Imprints of dark energy models on structural properties of charged gravastars in extended teleparallel gravity

TL;DR

This paper explores how dark energy models affect the structural stability and physical properties of charged gravastars within an extended teleparallel gravity framework, highlighting the prominence of phantom fields.

Contribution

It introduces a novel analysis of gravastar stability under dark energy influences using extended teleparallel gravity with conformal symmetries, including detailed physical parameter effects.

Findings

Phantom fields yield the highest stable gravastar configurations.

Dark energy models significantly influence gravastar stability and physical properties.

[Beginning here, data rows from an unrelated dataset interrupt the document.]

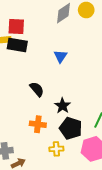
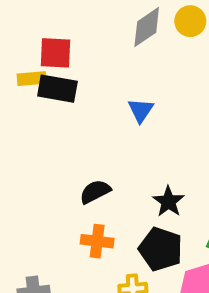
black semicircle: (37, 89) -> (95, 192), moved, turned -77
black star: (63, 106) -> (168, 202), moved

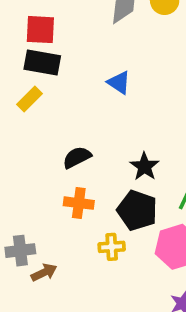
yellow rectangle: (32, 79) -> (29, 99), moved, turned -40
blue triangle: (141, 110) -> (119, 83), turned -30

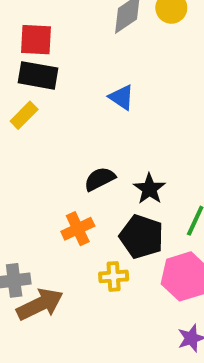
black semicircle: (77, 157) -> (100, 179), moved
orange cross: (79, 203) -> (78, 229), turned -32
brown arrow: (44, 272) -> (40, 304), size x1.6

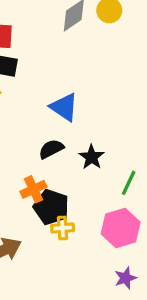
blue triangle: (122, 97) -> (64, 107), moved, size x1.4
black pentagon: (141, 237) -> (51, 207), moved

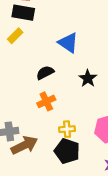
black semicircle: (51, 149) -> (45, 73), moved
black pentagon: (51, 207) -> (67, 151), moved

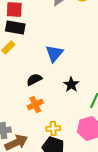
blue triangle: (68, 43) -> (54, 54), turned 36

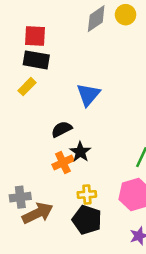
black star: (71, 85) -> (80, 152), moved

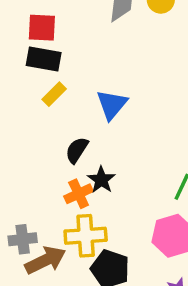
yellow rectangle: (27, 87) -> (54, 94), moved
black semicircle: (62, 129) -> (77, 150), turned -30
yellow cross: (87, 194) -> (86, 236), moved, size x1.6

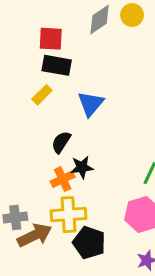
red square: (42, 28) -> (51, 39), moved
black rectangle: (44, 59) -> (57, 65), moved
black star: (101, 180) -> (82, 167), turned 30

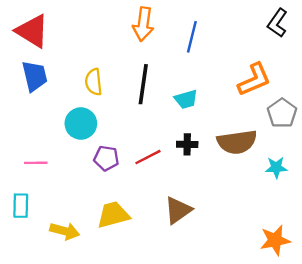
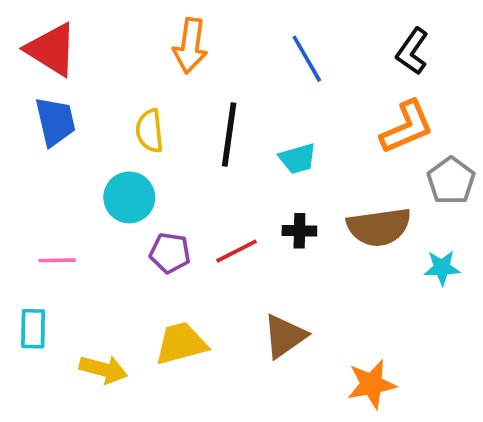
black L-shape: (277, 23) -> (412, 51), moved
orange arrow: (143, 24) -> (190, 46), moved
blue line: (192, 37) -> (307, 59), turned -44
orange star: (275, 240) -> (372, 384), moved

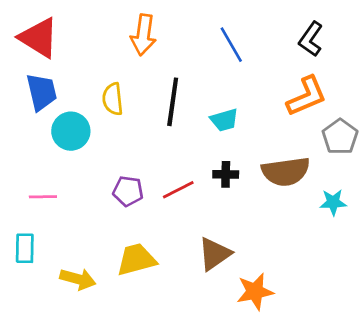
cyan circle: (129, 197) -> (71, 131), moved
orange star: (372, 384) -> (255, 292), moved

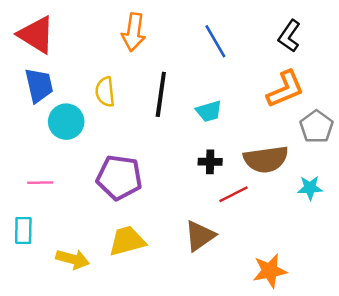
red line: (178, 190) -> (233, 194), moved
purple pentagon: (128, 191) -> (119, 177), size x1.6
orange star: (255, 292) -> (270, 271), moved

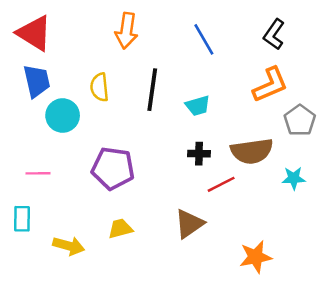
yellow trapezoid: (127, 241) -> (120, 229), size x0.7

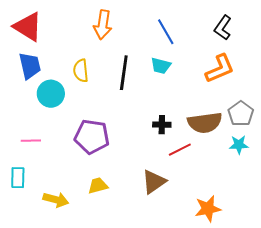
cyan trapezoid: (198, 106) -> (161, 66), moved, turned 30
gray pentagon: (300, 120) -> (241, 114), moved

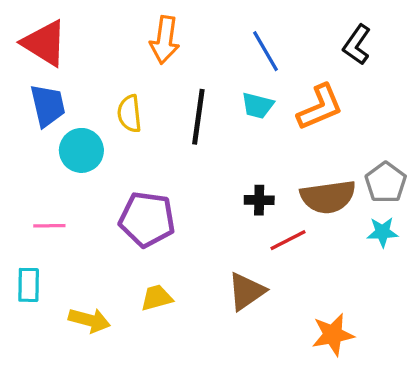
orange L-shape: (220, 69) -> (320, 107), moved

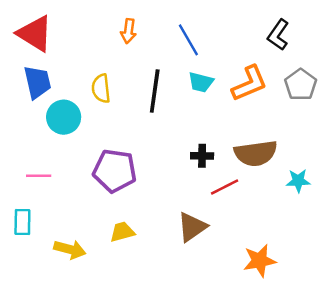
orange arrow: (165, 40) -> (128, 31), size x0.7
blue line: (266, 51) -> (188, 40), moved
gray pentagon: (386, 182) -> (301, 85), moved

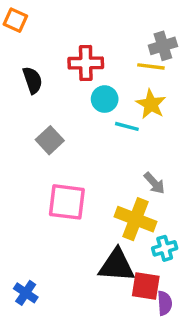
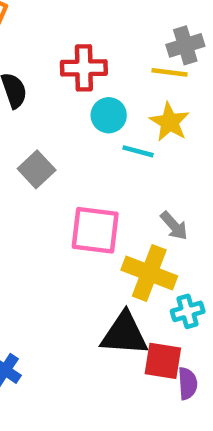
pink square: (67, 202) -> (95, 230), moved

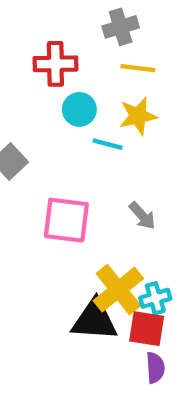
gray cross: (185, 45) -> (121, 27), moved
yellow star: (170, 122) -> (138, 116), turned 30
yellow cross: (149, 273) -> (118, 290), moved, turned 30
red square: (163, 361) -> (147, 329), moved

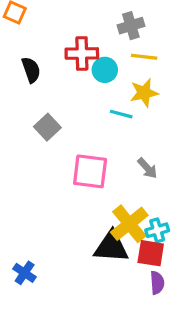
cyan circle: (79, 109) -> (105, 70), moved

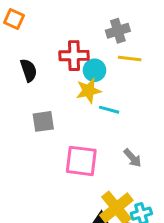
yellow star: (144, 93) -> (89, 91), moved
gray square: (47, 127) -> (43, 121), turned 35

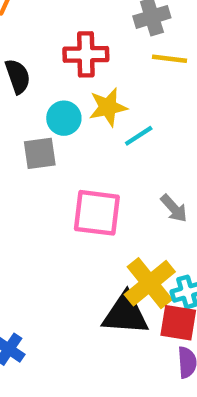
cyan circle: (94, 70) -> (64, 118), moved
cyan line: (109, 110) -> (139, 136), turned -48

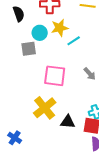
yellow cross: (150, 283) -> (45, 108), moved
black triangle: (125, 314) -> (68, 122), size x0.7

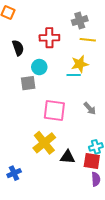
yellow star: (60, 28) -> (80, 64), moved
cyan line: (74, 41) -> (74, 75), turned 32
blue cross: (15, 138) -> (14, 173), turned 32

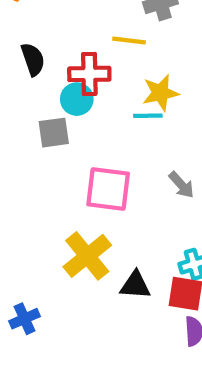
red cross: (49, 38) -> (89, 74), moved
yellow line: (88, 40) -> (129, 41), moved

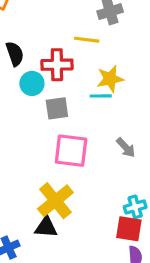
cyan circle: (77, 99) -> (32, 83), moved
gray square: (54, 133) -> (57, 108), moved
black triangle: (135, 285) -> (46, 227), moved

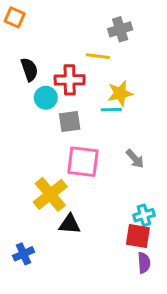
yellow cross: (55, 201) -> (50, 194), moved
black triangle: (46, 227) -> (70, 224), moved

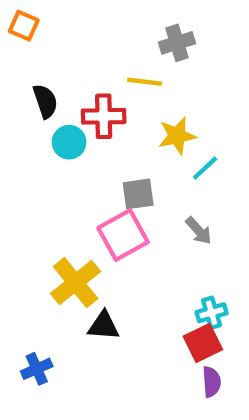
cyan line: (111, 110) -> (205, 168), moved, turned -42
gray square: (70, 122) -> (138, 194), moved
pink square: (83, 162) -> (123, 235), turned -36
red square: (138, 236) -> (203, 343), turned -35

Physical parameters affect length, entropy, and energy of gravastars.

Abstract

A gravastar comprises three distinct sections: the interior zone, the middle shell, and its outer region. By considering a specific extended teleparallel gravity model that incorporates conformal Killing vectors and provides the field equations. We observe that the interior part exhibits a repellent force acting on the shell. This is based on the assumption that pressure is analogous to negative energy density. The middle shell consists of ultrarelativistic plasma and pressure, which is directly proportional to the matter density and counteracts the repellent force exerted by the inner zone. In the outer zone, we compute the precise solution in a vacuum and then connect these spacetimes using junction conditions to investigate stability limits. We aim to investigate the influence of dark energy models on the stable characteristics of gravastar configurations. It is worth noting that the phantom field exhibits the highest stable configurations for all physically viable selections of physical parameters. We additionally investigate the influence of physical parameters on the correct length, entropy, and energy of the gravastar.